But we, the enlightened, know
in point of fact it’s what remains
of the flight of a marvellous crow
no one saw:
Each pole, a caw.
THE POPULATION OF ARGENTINA
The Rand McNally Co.:
How little does it know!
How much those clerks have missed
Who blithely list
Argentina’s pop. as four-
Teen million, and no more,
And even slightly less!
Why, I can count
Twice that amount
By skimming through the columns of the daily press.
For every new edition
Sees another harried soul
Seek a haven from sedition,
Flee assassins, jump parole,
Or escape a harsh decision
Of the anti-vice patrol
By visiting that vast arena
Of refugees called Argentina.
On the pampas, it is certain,
Lounges Richard Halliburton,
Adolf Hitler, Martha Raye,
Leon Trotsky’s ex-valet,
Greta Garbo, Mildred Fletcher,
“Fingers” Pico—you can betcher
Bottom dollar they are there,
Inhaling bueno air,
As well
As seven aunts of Sun Yat-sen,
Plus ten
Lost Tribes of Israel,
Side by side
With every Balkan prince who never died.
Rand, recount; recount, McNally:
There’s been some slip-up in your tally;
Count Argentinian heads again.
Search every cellar, scan each alley,
And you’ll discover Axis Sally
Playing cribbage with Hart Crane.
EVEN EGRETS ERR
Egregious was the egret’s error, very.
Egressing from a swamp, the bird eschewed
No egriot (a sour kind of cherry)*
It saw, and reaped extremest egritude.§
* * *
* Obs.
§ Rare form of obs. Aegritude, meaning sickness.
SCENIC
O when in San Francisco do
As natives do: they sit and stare
And smile and stare again. The view
Is visible from anywhere.
Here hills are white with houses whence,
Across a multitude of sills,
The owners, lucky residents,
See other houses, other hills.
The meanest San Franciscan knows,
No matter what his sins have been,
There are a thousand patios
Whose view he is included in.
The Golden Gate, the cable cars,
Twin Peaks, the Spreckels habitat,
The local ocean, sun, and stars—
When fog falls, one admires that.
Here homes are stacked in such a way
That every picture window has
An unmarred prospect of the Bay
And, in its center, Alcatraz.
RECITATIVE FOR SORELY TESTED PRODUCTS
I was once a tire. To bolster sales
My cunning maker filled me full of nails.

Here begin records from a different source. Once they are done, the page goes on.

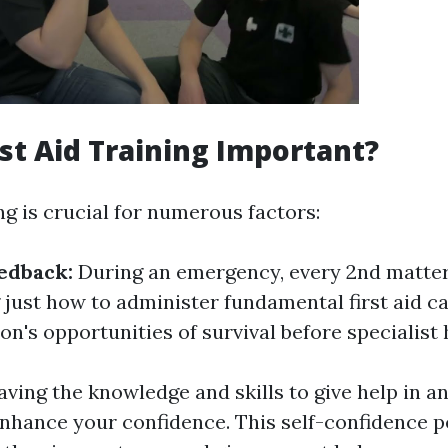
rst Aid Training Important?
ing is crucial for numerous factors:
edback:
During an emergency, every 2nd matter
just how to administer fundamental first aid c
n's opportunities of survival before specialist 
aving the knowledge and skills to give help in 
enhance your confidence. This self-confidence p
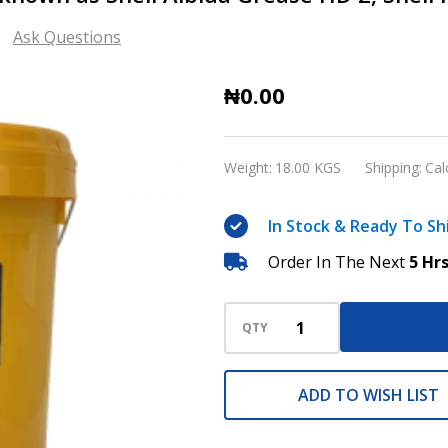
Ask Questions
Shell
₦0.00
Gadus
S3
Weight:
18.00 KGS
Shipping:
Cal
V460
2
In Stock & Ready To Sh
(Formerly
Order In The Next
5 Hr
known
as
Shell
QTY
Albida
Grease
ADD TO WISH LIST
HD
2,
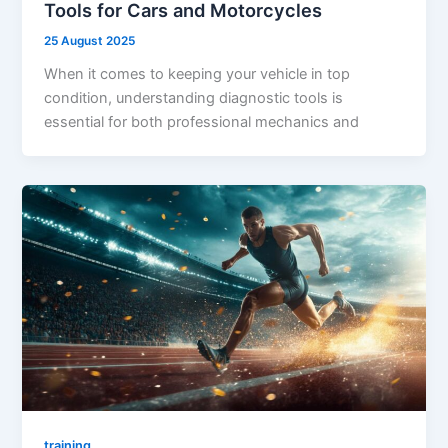
Tools for Cars and Motorcycles
25 August 2025
When it comes to keeping your vehicle in top
condition, understanding diagnostic tools is
essential for both professional mechanics and
training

My treads were shredded. I was made a flat
By great machines designed to do just that.
I was a typewriter. Harsh was my test.
Ten years I toiled unoiled without a rest.
One billion times, so claim the pedagogues,
The quick brown foxes jumped my lazy cogs.
I used to be a watch. My tick and tock
Were interchanged by polychronic shock.
The bit of bounce my spring retained was sapped
By tales of clocks alarmed, of watches strapped.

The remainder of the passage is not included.